Whatever tool you use for your success log, make sure that you limit the amount of content that you can write. The reason is because you want to make this exercise take up so little time - 2 minutes or less - that you won’t have a reason to skip it. You want to avoid turning this into an essay, writing for pages on one day, only to feel like it’s too much of a burden the next day and then drop it entirely. An easy way to limit the time you spend on your success log is to print out individual sheets of paper with a simple table that leaves limited space to write for every day. A success log that is short and very focused will be easy for you to read in future, and can serve as useful review tool.


3. Structured

By applying a structure for your Success Log, it will be easier to create continuity in your entries. Simply pick several areas or ‘themes’ that currently takes centre stage in your life. These could for example be ‘Career’, ‘Workout’, ‘Playing the Guitar’, or other things. Keep the end goal in mind - define your themes based on what you think will help you stay motivated. Try to stick to 2-3 areas, especially in the beginning. Imagine making entries related to work out and cooking on one day, about your finances and family the next day, and about your programming skills and love life the following day. Although this may be highly interesting, it will be more difficult to connect the dots in retrospect and to establish links between your smaller and larger successes. The purpose here is to solidify the existence of a link, as well as to gain insights and learnings about your process. If you are at a stage in your career where you know exactly what you want the next step to be, you can define your theme as a goal, e.g. ‘Job Promotion’. But if you are starting something new, e.g. you want to become an Entrepreneur but are still in early stages of exploring this, you can define your theme in broader terms, such as ‘Becoming an Entrepreneur’. After keeping a success log for a few weeks, you will have a better sense of how to define your themes in a useful way.


4. Daily entries

As the purpose of the Success Log is to provide you with a constant stream of motivation, it is necessary to make daily entries. Imagine it as a water faucet. In order for water to be coming out of it, water needs to be pumped through the pipes. If you want to maintain a higher level of motivation, you need to feed your success log constantly. Once you stop making entries for a longer time, the motivation effect may dwindle (unless you’ve already found other, even better ways to keep up your motivation).


How can a Success Log help you to get or stay motivated?

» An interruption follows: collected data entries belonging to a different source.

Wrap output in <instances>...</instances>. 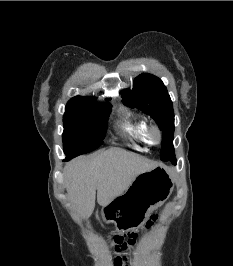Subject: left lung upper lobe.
I'll return each mask as SVG.
<instances>
[{"mask_svg":"<svg viewBox=\"0 0 233 266\" xmlns=\"http://www.w3.org/2000/svg\"><path fill=\"white\" fill-rule=\"evenodd\" d=\"M124 103L149 114L163 132L160 156L163 161L174 155L173 105L163 82L156 76L143 73L136 77L132 90H123Z\"/></svg>","mask_w":233,"mask_h":266,"instance_id":"obj_1","label":"left lung upper lobe"}]
</instances>
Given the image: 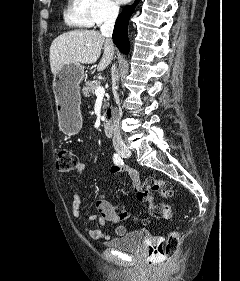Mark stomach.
I'll list each match as a JSON object with an SVG mask.
<instances>
[{
	"instance_id": "1",
	"label": "stomach",
	"mask_w": 240,
	"mask_h": 281,
	"mask_svg": "<svg viewBox=\"0 0 240 281\" xmlns=\"http://www.w3.org/2000/svg\"><path fill=\"white\" fill-rule=\"evenodd\" d=\"M84 78L81 64L64 65L53 78V90L61 130L77 134L82 127L80 83Z\"/></svg>"
}]
</instances>
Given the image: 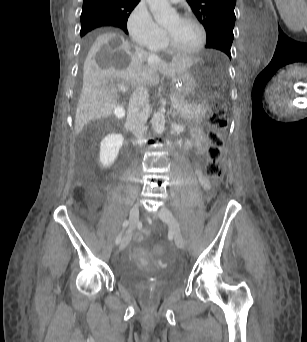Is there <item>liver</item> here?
I'll return each instance as SVG.
<instances>
[{"label":"liver","instance_id":"6515ba94","mask_svg":"<svg viewBox=\"0 0 307 342\" xmlns=\"http://www.w3.org/2000/svg\"><path fill=\"white\" fill-rule=\"evenodd\" d=\"M119 38V40H114ZM197 60L186 56H173L171 62H163L152 52L129 44L118 34H101L96 38L83 68V86L75 116V134H80L91 120L111 116L119 98L116 90L105 80H125L134 88L158 84L159 74L175 78L191 68Z\"/></svg>","mask_w":307,"mask_h":342}]
</instances>
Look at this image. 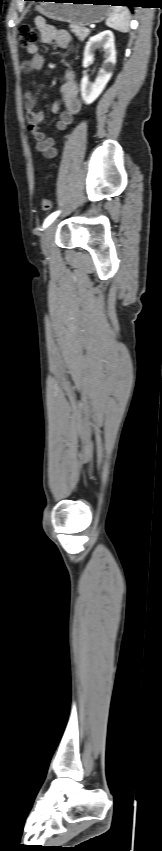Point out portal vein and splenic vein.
I'll use <instances>...</instances> for the list:
<instances>
[{
	"mask_svg": "<svg viewBox=\"0 0 162 851\" xmlns=\"http://www.w3.org/2000/svg\"><path fill=\"white\" fill-rule=\"evenodd\" d=\"M85 31H89V29H88V28H85Z\"/></svg>",
	"mask_w": 162,
	"mask_h": 851,
	"instance_id": "obj_1",
	"label": "portal vein and splenic vein"
}]
</instances>
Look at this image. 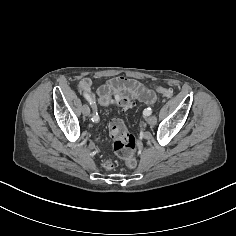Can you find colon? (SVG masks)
I'll list each match as a JSON object with an SVG mask.
<instances>
[{
  "instance_id": "colon-1",
  "label": "colon",
  "mask_w": 236,
  "mask_h": 236,
  "mask_svg": "<svg viewBox=\"0 0 236 236\" xmlns=\"http://www.w3.org/2000/svg\"><path fill=\"white\" fill-rule=\"evenodd\" d=\"M155 91L162 94L167 99L174 97V92L170 88L155 86ZM102 106L118 105L124 109L130 108L132 101L130 97L118 91L102 94L99 98ZM109 134L113 140V148L118 157H120L128 168L136 166V141L134 136L128 131L124 122L119 118H114L109 122Z\"/></svg>"
}]
</instances>
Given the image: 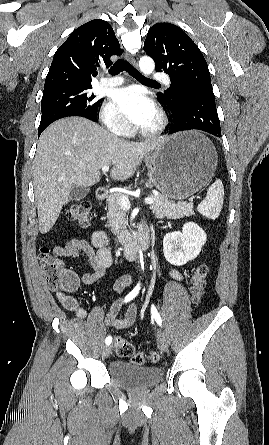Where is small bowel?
I'll list each match as a JSON object with an SVG mask.
<instances>
[{"label": "small bowel", "instance_id": "1", "mask_svg": "<svg viewBox=\"0 0 269 445\" xmlns=\"http://www.w3.org/2000/svg\"><path fill=\"white\" fill-rule=\"evenodd\" d=\"M144 231H146V229H144ZM53 254L57 258L71 257L82 260L84 273L81 280L86 285H92L97 282L104 275L106 269L112 264V255L108 248V238L103 231L94 232L90 243L85 239L78 238L68 240L64 245L56 247ZM67 272L75 279L78 285V277L71 271L67 270ZM170 275L173 279L179 281L183 279L181 274L175 270H172ZM132 284L133 279L130 276H122L116 280L113 290L115 294L119 295L126 287H129ZM59 298L63 306L77 318L84 319L86 317V309L79 306L74 297L61 291L59 293ZM120 308V300L115 299L108 309L105 323L108 326L124 330L130 328L134 324L138 308L135 304H131L127 308L124 317L118 318Z\"/></svg>", "mask_w": 269, "mask_h": 445}]
</instances>
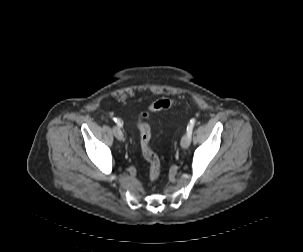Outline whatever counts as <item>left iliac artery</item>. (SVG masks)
<instances>
[{"instance_id":"obj_1","label":"left iliac artery","mask_w":303,"mask_h":252,"mask_svg":"<svg viewBox=\"0 0 303 252\" xmlns=\"http://www.w3.org/2000/svg\"><path fill=\"white\" fill-rule=\"evenodd\" d=\"M195 122L196 120L195 119H191L188 126H187V132L192 134V130H193V127L195 125Z\"/></svg>"}]
</instances>
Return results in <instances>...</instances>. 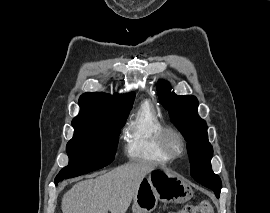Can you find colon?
Masks as SVG:
<instances>
[{"label": "colon", "instance_id": "colon-1", "mask_svg": "<svg viewBox=\"0 0 270 213\" xmlns=\"http://www.w3.org/2000/svg\"><path fill=\"white\" fill-rule=\"evenodd\" d=\"M169 213H213V207L208 201H201L197 204L185 205L177 212Z\"/></svg>", "mask_w": 270, "mask_h": 213}]
</instances>
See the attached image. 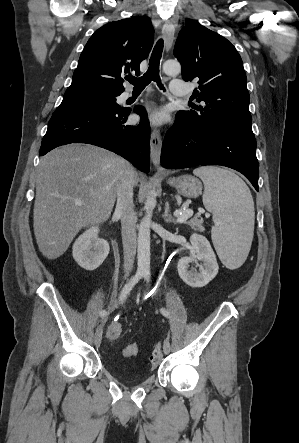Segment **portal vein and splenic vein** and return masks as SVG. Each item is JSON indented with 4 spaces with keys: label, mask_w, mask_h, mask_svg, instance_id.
<instances>
[{
    "label": "portal vein and splenic vein",
    "mask_w": 299,
    "mask_h": 443,
    "mask_svg": "<svg viewBox=\"0 0 299 443\" xmlns=\"http://www.w3.org/2000/svg\"><path fill=\"white\" fill-rule=\"evenodd\" d=\"M76 205H81V202H76ZM204 210H199L198 215L203 213ZM193 211L192 210H186L183 213H179L177 216V222L182 224L185 223L190 217H192Z\"/></svg>",
    "instance_id": "1"
}]
</instances>
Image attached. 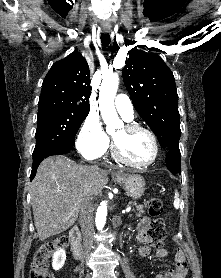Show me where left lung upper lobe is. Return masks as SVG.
<instances>
[{"label": "left lung upper lobe", "instance_id": "obj_1", "mask_svg": "<svg viewBox=\"0 0 221 278\" xmlns=\"http://www.w3.org/2000/svg\"><path fill=\"white\" fill-rule=\"evenodd\" d=\"M131 50L122 70L132 103L162 148H179L180 116L173 73L154 53Z\"/></svg>", "mask_w": 221, "mask_h": 278}]
</instances>
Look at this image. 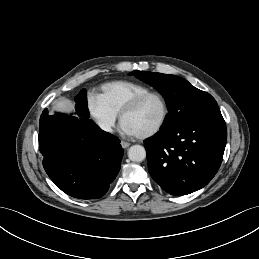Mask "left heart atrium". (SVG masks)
I'll use <instances>...</instances> for the list:
<instances>
[{
  "mask_svg": "<svg viewBox=\"0 0 259 259\" xmlns=\"http://www.w3.org/2000/svg\"><path fill=\"white\" fill-rule=\"evenodd\" d=\"M121 131L123 134L129 135V136L138 135L137 132L128 123L124 121L121 123Z\"/></svg>",
  "mask_w": 259,
  "mask_h": 259,
  "instance_id": "left-heart-atrium-1",
  "label": "left heart atrium"
}]
</instances>
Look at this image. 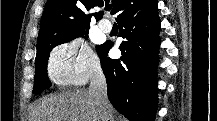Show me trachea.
Segmentation results:
<instances>
[{"instance_id":"1","label":"trachea","mask_w":217,"mask_h":121,"mask_svg":"<svg viewBox=\"0 0 217 121\" xmlns=\"http://www.w3.org/2000/svg\"><path fill=\"white\" fill-rule=\"evenodd\" d=\"M107 11H110V9H111V6H106V8H105Z\"/></svg>"}]
</instances>
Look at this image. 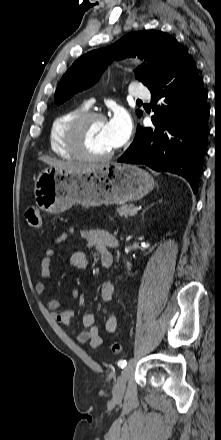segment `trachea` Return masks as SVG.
I'll return each instance as SVG.
<instances>
[{"label": "trachea", "instance_id": "obj_1", "mask_svg": "<svg viewBox=\"0 0 221 440\" xmlns=\"http://www.w3.org/2000/svg\"><path fill=\"white\" fill-rule=\"evenodd\" d=\"M137 102H141V100H137Z\"/></svg>", "mask_w": 221, "mask_h": 440}]
</instances>
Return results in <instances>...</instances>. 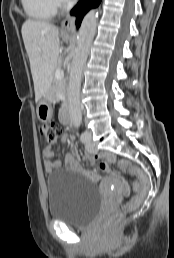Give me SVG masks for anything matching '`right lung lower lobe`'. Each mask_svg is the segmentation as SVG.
<instances>
[{
  "mask_svg": "<svg viewBox=\"0 0 174 258\" xmlns=\"http://www.w3.org/2000/svg\"><path fill=\"white\" fill-rule=\"evenodd\" d=\"M101 0H80L79 3L72 9L71 14L76 15V25L80 26L84 15L94 7L100 4Z\"/></svg>",
  "mask_w": 174,
  "mask_h": 258,
  "instance_id": "right-lung-lower-lobe-1",
  "label": "right lung lower lobe"
}]
</instances>
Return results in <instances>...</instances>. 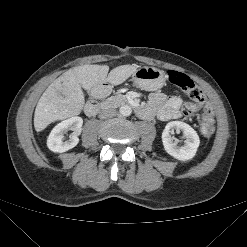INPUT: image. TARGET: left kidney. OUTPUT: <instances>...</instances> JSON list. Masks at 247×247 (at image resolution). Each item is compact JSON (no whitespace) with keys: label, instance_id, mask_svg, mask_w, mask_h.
I'll return each instance as SVG.
<instances>
[{"label":"left kidney","instance_id":"left-kidney-1","mask_svg":"<svg viewBox=\"0 0 247 247\" xmlns=\"http://www.w3.org/2000/svg\"><path fill=\"white\" fill-rule=\"evenodd\" d=\"M174 130L182 131L185 138L184 145L178 146L177 142L174 141L172 137ZM162 142L169 155L180 161H186L195 156L200 140L198 134L190 125L181 121H171L162 133Z\"/></svg>","mask_w":247,"mask_h":247}]
</instances>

1. Instead of counting on a one time motivational effect that you may get from a video, or as result of a major success, you get daily boosts of motivation from the process of acknowledging your smaller achievements and efforts. By keeping a success log, we build a pipeline containing small units of successes on a daily basis, which nourishes our need for accomplishment, constantly. When you are feeling less motivated, read your success log and realize how much effort you’ve put into something and how far you’ve come from where you started.


2. Recording your small and big successes, achievements, and efforts gives you invaluable material for reviewing your progress. Learning from your past will help you to extrapolate possible future results. If you have clarity about where and when you started, what effort you put into, what results you reaped over what time, you can more easily identify what next steps to take.


3. A success log is in a way the reverse of a checklist. With a checklist or ‘to do’ list you would normally write down all the things that you want to do but haven’t done, and then check them off once they’re completed. In a success log, we consciously take account of all the achievements, efforts – things that we have already done. Things we’ve managed to do correctly, better, or faster. With each thing we write down, we give a nod to ourselves, say ‘good job’. Don’t be afraid that you will become complacent by doing this. Noticing that you are making constant progress is likely to spur you to keep moving and improving.